Chicagoland

St. Ferdinand School Class of 1953 reunites for 70th anniversary

By Michelle Martin | Staff writer
Wednesday, June 14, 2023

St. Ferdinand School Class of 1953 reunites for 70th anniversary

Former classmates of St Ferdinand Class of 1953 met for a luncheon reunion to celebrate their 70th anniversary at Colletti's Restaurant 5707 N. Central Ave., on June 4, 2023. They were honored at a Mass at the church before the luncheon. Eighty students are still alive from the original class of 120. (Karen Callaway/Chicago Catholic)
Howard Pettinger takes table shots of his classmates before lunch. (Karen Callaway/Chicago Catholic)
John O’Connor talks with classmate Robert Miller before lunch. (Karen Callaway/Chicago Catholic)
Right, Ron Mroz shares a photo with classmates Joan Klukley, Joseph Giuliano and Carol Tylutki. (Karen Callaway/Chicago Catholic)
James Marturano looks over class photos on display. (Karen Callaway/Chicago Catholic)
Jeanne Summers and Angela Stella visit during the luncheon. (Karen Callaway/Chicago Catholic)
Family, spouses and friends joined the classmates for the celebration. (Karen Callaway/Chicago Catholic)
Classmates pose for a photo. (Karen Callaway/Chicago Catholic)
Class photo from 1953. (Karen Callaway/Chicago Catholic)
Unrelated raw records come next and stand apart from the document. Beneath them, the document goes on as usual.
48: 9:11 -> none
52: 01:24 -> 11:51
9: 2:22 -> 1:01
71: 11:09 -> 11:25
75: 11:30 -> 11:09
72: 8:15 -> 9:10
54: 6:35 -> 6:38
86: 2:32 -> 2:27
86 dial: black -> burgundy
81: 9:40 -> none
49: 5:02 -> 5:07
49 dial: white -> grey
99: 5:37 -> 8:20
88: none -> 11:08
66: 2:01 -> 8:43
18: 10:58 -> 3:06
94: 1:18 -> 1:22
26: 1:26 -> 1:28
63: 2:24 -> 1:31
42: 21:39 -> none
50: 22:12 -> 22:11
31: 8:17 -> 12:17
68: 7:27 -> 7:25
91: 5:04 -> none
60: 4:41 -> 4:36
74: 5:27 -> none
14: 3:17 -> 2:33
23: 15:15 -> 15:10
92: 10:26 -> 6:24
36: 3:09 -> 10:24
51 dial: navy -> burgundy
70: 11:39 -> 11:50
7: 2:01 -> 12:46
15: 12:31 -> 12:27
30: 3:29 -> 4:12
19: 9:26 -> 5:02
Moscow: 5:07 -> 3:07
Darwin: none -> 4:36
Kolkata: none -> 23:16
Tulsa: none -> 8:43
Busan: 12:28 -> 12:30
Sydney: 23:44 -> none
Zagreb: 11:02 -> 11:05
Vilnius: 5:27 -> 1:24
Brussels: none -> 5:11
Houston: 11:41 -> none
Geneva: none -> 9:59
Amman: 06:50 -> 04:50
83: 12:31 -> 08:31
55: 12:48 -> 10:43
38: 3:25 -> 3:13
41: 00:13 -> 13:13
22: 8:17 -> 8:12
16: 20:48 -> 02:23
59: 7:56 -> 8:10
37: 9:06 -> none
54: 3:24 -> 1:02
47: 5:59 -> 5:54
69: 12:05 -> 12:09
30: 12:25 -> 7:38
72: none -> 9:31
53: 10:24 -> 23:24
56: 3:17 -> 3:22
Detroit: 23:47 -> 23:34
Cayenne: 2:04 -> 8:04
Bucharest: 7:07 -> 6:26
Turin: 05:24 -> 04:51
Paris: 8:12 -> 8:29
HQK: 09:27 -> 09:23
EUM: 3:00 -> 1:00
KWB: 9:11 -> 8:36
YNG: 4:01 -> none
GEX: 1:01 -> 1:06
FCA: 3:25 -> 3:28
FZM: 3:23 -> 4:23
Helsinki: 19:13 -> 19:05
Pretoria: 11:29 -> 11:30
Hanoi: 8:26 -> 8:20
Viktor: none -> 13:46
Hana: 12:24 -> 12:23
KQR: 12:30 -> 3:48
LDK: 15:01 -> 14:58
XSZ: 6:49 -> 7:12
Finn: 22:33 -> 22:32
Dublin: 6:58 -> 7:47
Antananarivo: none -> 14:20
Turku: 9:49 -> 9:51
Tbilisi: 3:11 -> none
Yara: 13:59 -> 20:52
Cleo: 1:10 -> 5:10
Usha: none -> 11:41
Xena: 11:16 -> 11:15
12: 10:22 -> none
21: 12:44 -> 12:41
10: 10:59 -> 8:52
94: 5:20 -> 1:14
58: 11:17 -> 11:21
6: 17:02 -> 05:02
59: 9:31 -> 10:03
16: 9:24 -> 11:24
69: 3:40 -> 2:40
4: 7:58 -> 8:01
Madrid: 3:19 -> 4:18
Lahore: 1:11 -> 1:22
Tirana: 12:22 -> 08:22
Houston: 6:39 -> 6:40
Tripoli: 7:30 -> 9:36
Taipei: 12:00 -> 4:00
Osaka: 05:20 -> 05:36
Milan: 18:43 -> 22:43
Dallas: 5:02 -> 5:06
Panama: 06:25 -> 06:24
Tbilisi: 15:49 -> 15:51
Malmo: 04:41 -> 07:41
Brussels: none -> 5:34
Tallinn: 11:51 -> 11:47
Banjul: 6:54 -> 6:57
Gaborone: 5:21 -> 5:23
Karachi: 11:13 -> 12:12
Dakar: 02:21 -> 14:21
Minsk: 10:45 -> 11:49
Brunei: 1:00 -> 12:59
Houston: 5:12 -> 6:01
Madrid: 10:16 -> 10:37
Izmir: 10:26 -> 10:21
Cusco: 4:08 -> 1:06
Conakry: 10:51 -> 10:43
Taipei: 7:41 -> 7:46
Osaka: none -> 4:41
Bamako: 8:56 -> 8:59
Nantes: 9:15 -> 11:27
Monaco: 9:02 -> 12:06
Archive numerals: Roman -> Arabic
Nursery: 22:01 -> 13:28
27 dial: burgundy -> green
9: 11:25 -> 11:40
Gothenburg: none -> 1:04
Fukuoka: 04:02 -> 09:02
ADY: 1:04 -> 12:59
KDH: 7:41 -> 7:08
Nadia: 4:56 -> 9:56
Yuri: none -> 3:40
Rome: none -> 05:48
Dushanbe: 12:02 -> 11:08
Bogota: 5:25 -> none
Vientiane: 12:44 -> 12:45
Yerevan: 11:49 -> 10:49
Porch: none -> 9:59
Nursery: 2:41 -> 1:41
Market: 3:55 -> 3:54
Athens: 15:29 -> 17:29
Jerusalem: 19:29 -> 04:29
About two dozen members of St. Ferdinand School’s class of 1953 gathered in front of the church at Barry and Mason avenues in Chicago on June 4 to celebrate 70 years since they graduated.

“The neighborhood has changed so much,” said Patricia Tierney Barch. “All the little houses on Belmont are gone, with the businesses and three-flats now. But this block looks just the same.”

The classmates, most of whom are now 83 years old, reminisced about the BVM sisters crossing Mason Avenue in single file in their habits as they walked from the convent to the school, the pastor flooding the parking lot at Belmont and Mason so they could skate in the winter and catching garter snakes in the empty lot on the other side of Belmont Avenue, now part of the campus of St. Patrick High School.

“My big thank-you is to the sisters,” said Jeanne Summers Karabin. “They had 60 to 65 kids in a class.”

The class was welcomed at Mass by St. Ferdinand pastor Father Peter Gnoinski, who noted that they were sitting in the same pews that St. Ferdinand’s 2023 graduates had occupied at their commencement the day before.

Barch and Carol Holz Ideler, best friends since kindergarten who attended St. Ferdinand School and Notre Dame High School for Girls together, both attended the reunion.

“We really just enjoy each other’s company,” Barch said, explaining why the class has had several reunions, in addition to gathering for lunch in the spring and fall in recent years. “We look at ourselves and say, ‘How did we get this old?’”

The driving force behind the reunions, several alumni said, is their classmate Howard Pettinger. Pettinger keeps in touch with everyone he can find — he believes about 80 of the 128 class of 1953 graduates are still living, and more than 60 are connected by email.

He’s the one who sends out a group email when someone has something good to announce, and to share an obituary when someone dies.

“If it weren’t for Howard, it wouldn’t happen,” said Eleanor Baran Berge.

Berge and Ed McAuliffe have stayed friends over the years; McAuliffe used to fish with Berge’s husband before he passed away. Now Berge lives in Niles and McAuliffe has moved to Wood Dale.

“I think life was just simpler then,” Berge said, recalling her elementary school days in the 1940s and 1950s. “It was easier.”

Everyone was dismissed from school and walked home for lunch, although it could be a quick turnaround for those who lived further away.

Pettinger said the class of 1953 grew up at “the exact right time.”

They were babies and young children during World War II, and graduated from high school between the end of the Korean War and the beginning of the Vietnam War. Some members of the class were drafted, and at least a couple of the boys were still in the military when the Vietnam War heated up, but none were killed there, he said.

Children were generally allowed to roam freely when they were growing up, he said, so members of the class could get together on their own, walking or riding their bikes to friends’ houses.

“We could get on a bike and ride away for the whole day and everybody knew they had to be home for dinner,” Pettinger said.

There were basement parties with snacks and dancing by the time they were in eighth grade.

“I had like 500 45s,” he said. “I would bring the records.”

Now there’s more talking than dancing, mostly about the old times, Pettinger said. While most people who attended the reunion still live in the Chicago area, he was expecting guests from neighboring states like Wisconsin and from as far away as Arizona and Hawaii.

Organizers made name tags for the luncheon that followed Mass with each person’s eighth grade picture, just in case they were hard to recognize after all these years, and Pettinger was building a file of photos and other memorabilia to send to classmates who couldn’t make it.

“The 60th reunion was supposed to be our last,” he said. “But now? Who knows?”